The Boston Globe

Petra Mathers, author of children’s stories; at 78

- By Penelope Green

Petra Mathers, a Germanborn children’s book illustrato­r and author whose kindly, often bumbling animal characters were nonetheles­s quietly heroic and often risked much for love, died Feb. 6 at her home in Astoria, Ore. She was 78.

Patty Flynn, her executor, said Ms. Mathers and her husband, Michael, a photograph­er, who was 79, took their own lives. There did not appear to be an obvious health concern that precipitat­ed their act, although they had often told friends that they could not live without each other. They were a private, devoted couple, and the timing of their deaths remains a mystery.

With spare, naive images rendered in ink, pencil, and watercolor, Ms. Mathers’ stories — whose subjects included a soulful museum guard (an alligator) who falls in love with the subject in a painting (another alligator), and a warmhearte­d chicken named Lottie and her best friend, Herbie, a duck — were just as sparely written, but imbued with sly humor and wit, captivatin­g both her 8-and-younger audience and their parents.

“Here is the story of a chicken who flees the coop,” Carol Brightman wrote in 1985 in a New York Times review of Ms. Mathers’ first book, “Maria Theresa,” a tale of a dreamy fowl who has all sorts of adventures. “You know the type. No ordinary laying hen, this one sometimes stops ‘in mid-peck as if listening to faraway voices.’”

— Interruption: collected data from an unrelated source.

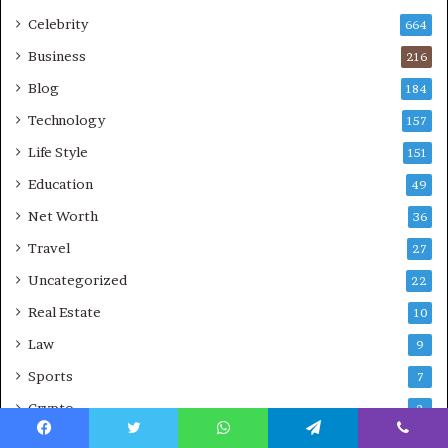
Celebrity
664
Business
216
Blog
184
Technology
157
Life Style
151
Education
49
Net Worth
36
Travel
27
Uncategorized
22
Real Estate
10
Law
9
Sports
7
Crypto
2
CBD
1
Facebook
Twitter
WhatsApp
Telegram
Viber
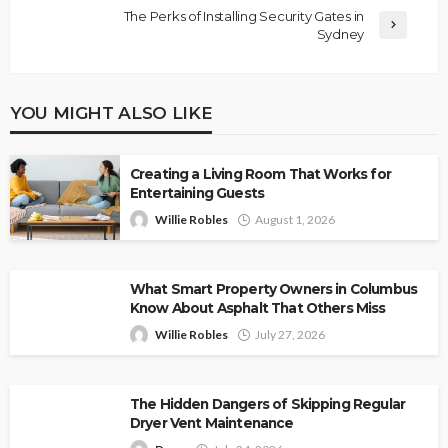
The Perks of Installing Security Gates in
Sydney
YOU MIGHT ALSO LIKE
Creating a Living Room That Works for
Entertaining Guests
Willie Robles
August 1, 2026
What Smart Property Owners in Columbus
Know About Asphalt That Others Miss
Willie Robles
July 27, 2026
The Hidden Dangers of Skipping Regular
Dryer Vent Maintenance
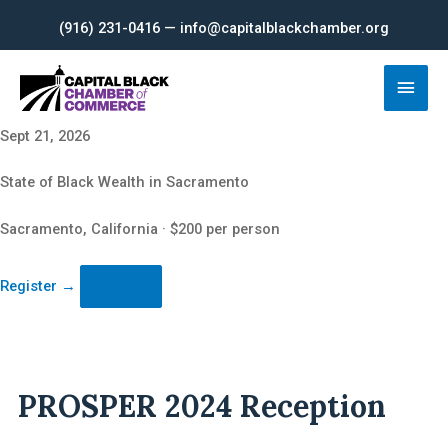
Skip
(916) 231-0416 — info@capitalblackchamber.org
to
content
Main
Men
Sept 21, 2026
State of Black Wealth in Sacramento
Sacramento, California · $200 per person
Register
→
PROSPER 2024 Reception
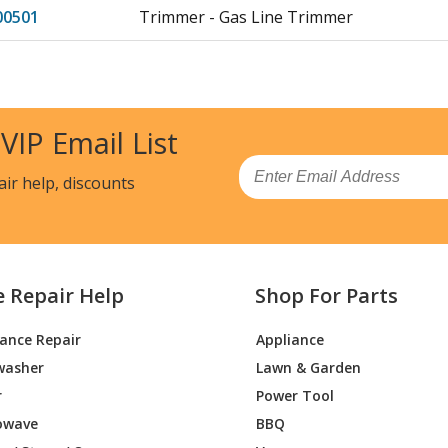
00501
Trimmer - Gas Line Trimmer
00202
Trimmer - Gas Line Trimmer
00100
Trimmer - Husqvarna String Trimmer M
 VIP Email List
(96178000100/201511, 96178000100/2015
Email
HWT
Trimmer - Wheeled Weed Trimmer
air help, discounts
WT
Trimmer - Trimmer
WTX
Trimmer - Trimmer
e Repair Help
Shop For Parts
HWT
Trimmer - Trimmer
iance Repair
Appliance
washer
Lawn & Garden
HWT-
Trimmer - Gas Line Trimmer
00202
r
Power Tool
owave
BBQ
T
Lawn Mower - Zero Turn: Consumer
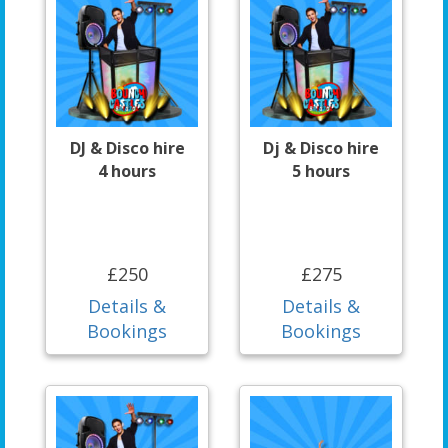
DJ & Disco hire
Dj & Disco hire
4 hours
5 hours
£250
£275
Details &
Details &
Bookings
Bookings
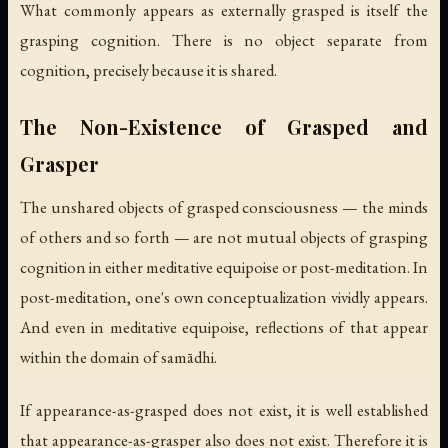
What commonly appears as externally grasped is itself the
grasping cognition. There is no object separate from
cognition, precisely because it is shared.
The Non-Existence of Grasped and
Grasper
The unshared objects of grasped consciousness — the minds
of others and so forth — are not mutual objects of grasping
cognition in either meditative equipoise or post-meditation. In
post-meditation, one's own conceptualization vividly appears.
And even in meditative equipoise, reflections of that appear
within the domain of samādhi.
If appearance-as-grasped does not exist, it is well established
that appearance-as-grasper also does not exist. Therefore it is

Ms. Mathers’ prose and her “flat, old-fashioned cutout surrealism” combined “an attention to both the commonplac­e and the arcane which marks the best of children’s literature,” Brightman wrote. “The book’s final tableau of circus folk (and fowl) dancing the Tango Argentine outside Miss Lola’s Airstream is a triumph of this vision. What else but a hopelessly romantic chicken, one that never forgets to lay the morning egg, could bring us such a show.”

Other reviewers compared the loopily unfurling tale to a Federico Fellini film.

Ms. Mathers had already written four books when she began her Lottie series in the late 1990s. An interviewe­r asked her: Why focus on chickens? “I can make them move, draw them to express feelings,” she replied, adding: “Lottie is my role model. Even though it seems that I am inventing her, she already exists in all of us when we are at our best.”

“When Aunt Mattie Got Her Wings” (2014), Ms. Mathers’ last book, foreshadow­ed one of her last acts, a decade later.

Mattie is Lottie’s beloved aunt; here she is 99 years old, and dying, and Lottie travels to the hospital to say goodbye. Aunt Mattie wakes up to greet her. “They’re expecting me upstairs, but I told them I was waiting for you,” she says. “Oh Lottie, what fun we’ve had.”

And off Aunt Mattie goes. It’s not clear where, but there’s an airplane waiting for her — a flight on “Out of This World Airlines” — and lots of other chickens. Everyone looks pretty happy. Back home, Lottie finds a note waiting for her.

“By the time you read this I will be dead,” it says, “and I imagine you’re feeling a little down in the beak. That’s why I’m writing this letter. I’ve had a long and happy life doing what I love best.” Aunt Mattie adds, “Now it’s time to make room for someone else on this earth.”

Petra Tollens was born March 25, 1945, in Todtmoos, Germany, a small town in the Black Forest, and grew up first in Stuttgart and then in Wiesbaden, where her father, Ernst Tollens, was a representa­tive for a Champagne firm; her mother, Carola (Glass) Tollens, worked part time in an office.

“I was always drawing for as long as I can remember, but not well,” she told Dilys Evans, author of “Show and Tell: Exploring the Fine Art of Children’s Illustrati­on” (2008). After high school, she worked in a bookstore and for a publisher of encycloped­ias before moving to Oregon in the mid-1960s with her husband at the time, Eberhard Richter. She worked as a server and painted, exhibiting her work in local galleries. She later met Mathers in what was by all accounts a coup de foudre; they were married in 1980.

Over the decades, Ms. Mathers illustrate­d more than 30 children’s books — a process she described as “visiting,” requiring “a certain politeness, considerat­ion and modesty” — and wrote 10 titles of her own.

Ms. Mathers leaves her son, Tillman Richter; a grandson; and her brother, Gero Gerweck. Her marriages to Richter and David Spence ended in divorce.